Madrasa is a free-to-use socio-community-technological project that advocates for better communication in Israeli society through spoken Arabic courses. It promotes Arabic learning through a platform that includes free online courses, extensive activity through digital channels, and many different collaborations, with more than 100,000 students currently enrolled in their courses. Yet, according to the founder and director of Madrasa, Gilad Sevitt, during their seven years of operations, so many people have been wondering why they don’t have an app to help their students practice their arabic-speaking proficiency. And so, the collaboration idea began.

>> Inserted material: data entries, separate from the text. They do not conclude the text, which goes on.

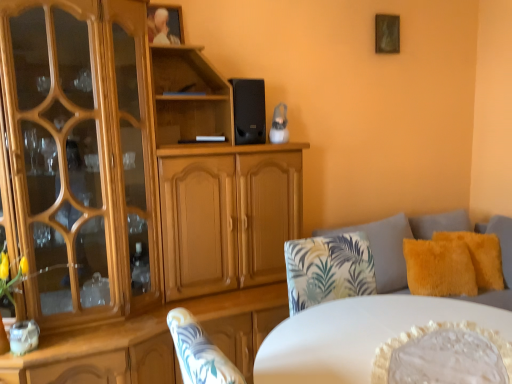 What is the approximate width of fluffy yellow cushions at right?

The width of fluffy yellow cushions at right is 5.24 feet.

The image size is (512, 384). What do you see at coordinates (439, 268) in the screenshot?
I see `fuzzy yellow pillow at right, marked as the 2th pillow in a right-to-left arrangement` at bounding box center [439, 268].

Find the location of a particular element. This screenshot has height=384, width=512. fluffy yellow pillow at right, which is the second pillow from left to right is located at coordinates (480, 256).

The image size is (512, 384). In order to click on black matte speaker at upper center in this screenshot , I will do `click(249, 111)`.

Describe the element at coordinates (357, 335) in the screenshot. The image size is (512, 384). I see `white glossy table at center` at that location.

In order to click on fluffy yellow cushions at right in this screenshot , I will do `click(398, 242)`.

From the image's perspective, relative to white glossy table at center, is wooden picture frame at upper center, the second picture frame positioned from the back, above or below?

wooden picture frame at upper center, the second picture frame positioned from the back, is above white glossy table at center.

Considering the relative sizes of wooden picture frame at upper center, which is counted as the second picture frame, starting from the right, and white glossy table at center in the image provided, is wooden picture frame at upper center, which is counted as the second picture frame, starting from the right, taller than white glossy table at center?

Incorrect, the height of wooden picture frame at upper center, which is counted as the second picture frame, starting from the right, is not larger of that of white glossy table at center.

From the picture: Which of these two, wooden picture frame at upper center, the 1th picture frame in the front-to-back sequence, or white glossy table at center, is bigger?

white glossy table at center is bigger.

Which is farther, [430,262] or [483,287]?

The point [483,287] is more distant.

Looking at this image, is fuzzy yellow pillow at right, marked as the 2th pillow in a right-to-left arrangement, next to fluffy yellow pillow at right, which is the second pillow from left to right?

No.

Could you measure the distance between fuzzy yellow pillow at right, which is counted as the first pillow, starting from the left, and fluffy yellow pillow at right, which ranks as the first pillow in right-to-left order?

They are 6.34 inches apart.

Is fluffy yellow pillow at right, which ranks as the first pillow in right-to-left order, outside of fluffy yellow cushions at right?

No, fluffy yellow pillow at right, which ranks as the first pillow in right-to-left order, is inside fluffy yellow cushions at right's boundary.

Can you confirm if fluffy yellow pillow at right, which ranks as the first pillow in right-to-left order, is wider than fluffy yellow cushions at right?

No, fluffy yellow pillow at right, which ranks as the first pillow in right-to-left order, is not wider than fluffy yellow cushions at right.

The app and its components were developed by students Mahmod Yaseen, Rajeh Ayashe, Noor Hamdan, Rina Atieh, Lina Mansour, and Wadad Boulos. They created an effective infrastructure for bots to have conversations with students in spoken Arabic. The bot essentially teaches students how to pronounce words and have conversations on an array of topics. Though the conversations are written by Madrasa's pedagogical team, the students developed an editor that directs the level of conversation and content according to the knowledge gained by each student in the online courses. The students involved in the collaboration were required to not only initially develop the app, but also deal with and adjustments, glitches and bugs that might occur in the future.
"Working with the students was very effective and helpful. They came on board and contributed greatly to our project, and we enjoyed working together on both the linguistic and technological levels. With their help, we were able to develop a voice recognition component that will finally allow tens of thousands of students in our online courses to practice their pronunciation in Arabic and speak while learning," Gilad Sevitt, founder and director of Madrasa.

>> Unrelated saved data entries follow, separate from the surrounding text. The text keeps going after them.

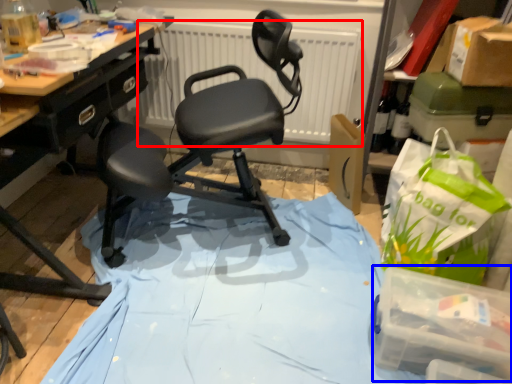 Question: Among these objects, which one is nearest to the camera, radiator (highlighted by a red box) or box (highlighted by a blue box)?

Choices:
 (A) radiator
 (B) box

Answer: (B) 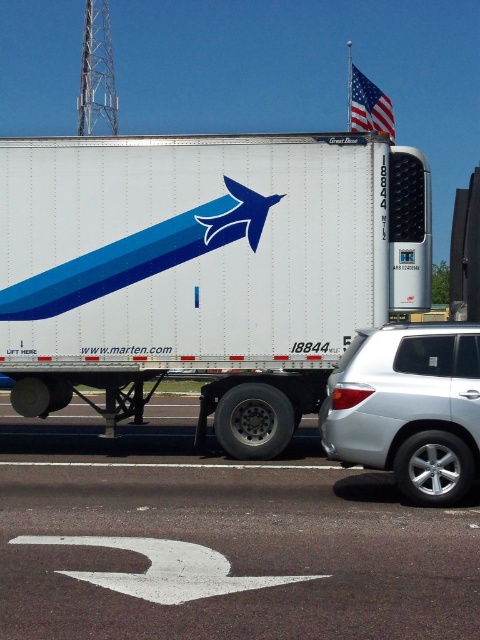 Question: Which point is farther to the camera?

Choices:
 (A) (128, 147)
 (B) (348, 502)
 (C) (388, 122)

Answer: (C)

Question: Can you confirm if white asphalt road at lower center is bigger than american flag at upper right?

Choices:
 (A) no
 (B) yes

Answer: (A)

Question: Which object appears farthest from the camera in this image?

Choices:
 (A) white matte trailer at center
 (B) silver metallic suv at right
 (C) white asphalt road at lower center
 (D) american flag at upper right

Answer: (A)

Question: Observing the image, what is the correct spatial positioning of white matte trailer at center in reference to white asphalt road at lower center?

Choices:
 (A) left
 (B) right

Answer: (A)

Question: Can you confirm if white matte trailer at center is bigger than american flag at upper right?

Choices:
 (A) no
 (B) yes

Answer: (A)

Question: Which point is farther to the camera?

Choices:
 (A) (57, 577)
 (B) (406, 372)

Answer: (B) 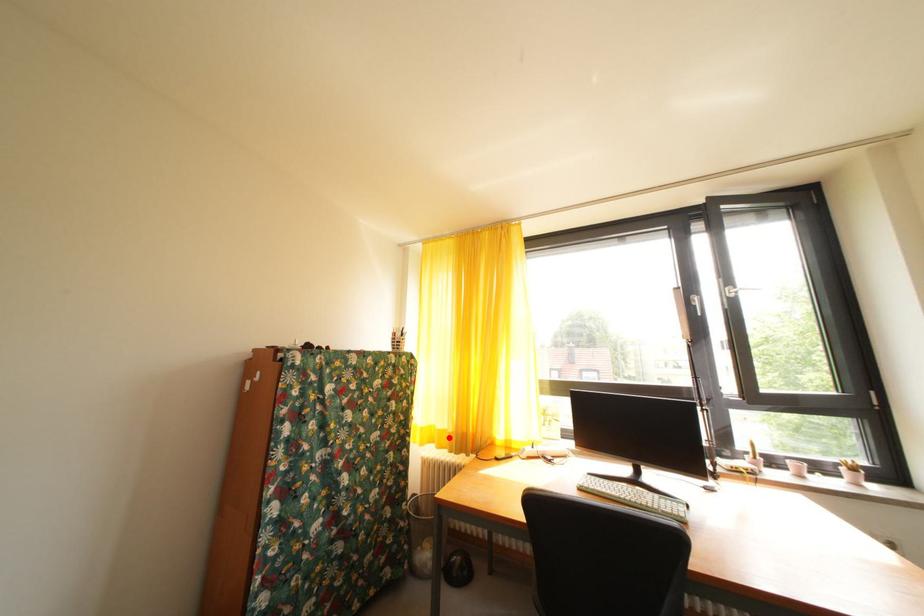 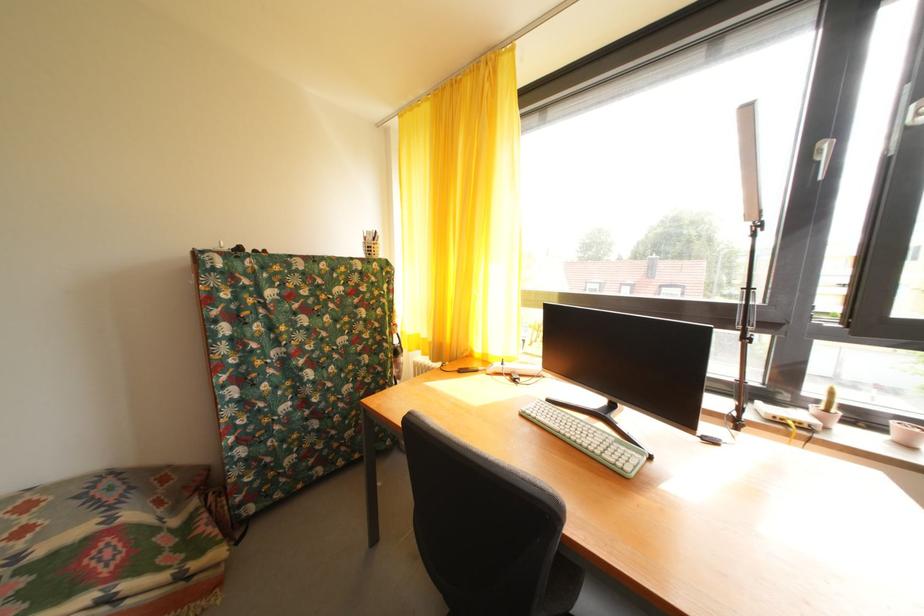 Locate, in the second image, the point that corresponds to the highlighted location in the first image.

(432, 346)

The app will upgrade the students’ learning experience, provide alerts, and serve as the basis for many other developments, such as mobile games and more. It is expected to be released on Beta in the coming months. Collaboration amongst different faculties and students poses huge potential for both the tech markets and social organizations across Israel. These students, along with Madrasa, are leading the way, and will hopefully encourage others to do the same.